According to him, the ringgit rose sharply on Tuesday and Wednesday mainly due to the conclusion of the sale of 1MDB's energy assets to China's state-owned China General Nuclear Power Corporation for RM9.83bil.
"The absorption of all the debts of Edra Global Energy Bhd has reduced the systemic risk to public finance, banking system and economy. This has helped to boost investor confidence," said the former banker.
The ringgit was also possibly lifted by a statement from China Railway Engineering Corporation on Monday that it would invest US$2bil (RM8.1bil) to set up its Asia-Pacific regional headquarters in Kuala Lumpur, in addition to taking up a significant stake in the Bandar Malaysia project.
This China state company, all ready to bid for the Kuala Lumpur-Singapore High Speed train project, also promised to bring in more Chinese investments into Malaysia.

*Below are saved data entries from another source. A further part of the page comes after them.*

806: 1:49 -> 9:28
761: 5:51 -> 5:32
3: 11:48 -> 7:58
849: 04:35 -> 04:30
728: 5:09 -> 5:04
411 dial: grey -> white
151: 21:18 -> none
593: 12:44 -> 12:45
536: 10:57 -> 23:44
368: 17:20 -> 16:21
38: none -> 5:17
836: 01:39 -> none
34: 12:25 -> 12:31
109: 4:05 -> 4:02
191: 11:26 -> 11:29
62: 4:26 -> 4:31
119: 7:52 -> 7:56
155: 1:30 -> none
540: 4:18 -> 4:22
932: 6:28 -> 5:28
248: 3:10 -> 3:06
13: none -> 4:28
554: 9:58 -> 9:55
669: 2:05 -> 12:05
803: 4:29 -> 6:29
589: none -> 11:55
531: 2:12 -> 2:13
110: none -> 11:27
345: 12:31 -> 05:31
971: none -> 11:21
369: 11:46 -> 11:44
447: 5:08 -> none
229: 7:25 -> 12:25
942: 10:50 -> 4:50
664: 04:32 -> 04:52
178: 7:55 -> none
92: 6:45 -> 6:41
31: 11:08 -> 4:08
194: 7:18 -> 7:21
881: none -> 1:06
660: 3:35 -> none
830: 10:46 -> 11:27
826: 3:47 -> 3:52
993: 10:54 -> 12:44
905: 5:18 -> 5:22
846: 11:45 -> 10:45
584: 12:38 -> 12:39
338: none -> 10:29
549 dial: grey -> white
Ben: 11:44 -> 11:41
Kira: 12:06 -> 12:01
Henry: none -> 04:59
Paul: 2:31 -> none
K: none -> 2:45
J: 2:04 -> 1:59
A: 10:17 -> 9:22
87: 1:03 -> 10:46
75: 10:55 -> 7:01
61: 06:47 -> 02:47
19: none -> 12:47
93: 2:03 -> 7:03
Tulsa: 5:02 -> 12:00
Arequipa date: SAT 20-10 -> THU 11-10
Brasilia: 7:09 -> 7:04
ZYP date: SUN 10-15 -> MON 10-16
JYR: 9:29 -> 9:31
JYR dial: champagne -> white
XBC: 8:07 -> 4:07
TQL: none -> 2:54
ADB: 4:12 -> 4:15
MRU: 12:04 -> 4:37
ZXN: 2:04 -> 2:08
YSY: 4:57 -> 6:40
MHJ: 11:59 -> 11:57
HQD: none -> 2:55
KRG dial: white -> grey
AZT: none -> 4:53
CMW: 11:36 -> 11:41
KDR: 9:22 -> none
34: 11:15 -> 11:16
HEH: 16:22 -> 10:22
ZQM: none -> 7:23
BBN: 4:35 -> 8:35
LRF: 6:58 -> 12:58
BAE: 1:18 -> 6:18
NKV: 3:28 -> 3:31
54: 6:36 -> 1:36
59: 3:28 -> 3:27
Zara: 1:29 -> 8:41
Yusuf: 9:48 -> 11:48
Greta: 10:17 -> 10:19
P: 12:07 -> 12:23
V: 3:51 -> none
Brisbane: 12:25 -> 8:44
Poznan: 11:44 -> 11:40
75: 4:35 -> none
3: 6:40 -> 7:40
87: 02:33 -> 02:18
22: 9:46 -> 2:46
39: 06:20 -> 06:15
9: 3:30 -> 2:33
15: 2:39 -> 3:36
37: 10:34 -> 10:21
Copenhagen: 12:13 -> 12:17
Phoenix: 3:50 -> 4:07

On the external front, conflicting reports on how many times the US Federal Reserve (Fed) will raise its rates for 2016 have added uncertainty to the foreign exchange market.
Goldman Sachs Group Inc, one of the world's top 10 foreign-exchange traders, is holding fast to its bullish dollar stance.
According to news reports, its economists predict that the US would see stronger economic data ahead and this will force the Fed to raise interest rates three times this year, and consequently the greenback would rise.
On the domestic front, the market is closely watching the upcoming change in BNM.
"The sentiment for the ringgit will turn negative if the new governor appointed is a politician or a less competent professional," said one market observer.
And in general, Malaysia's economic growth - projected by the central bank to be 4 per cent to 4.5 per cent this year - is still vulnerable to policy decisions in developed countries, fluctuations in international oil and commodity prices as well as external financial markets shocks.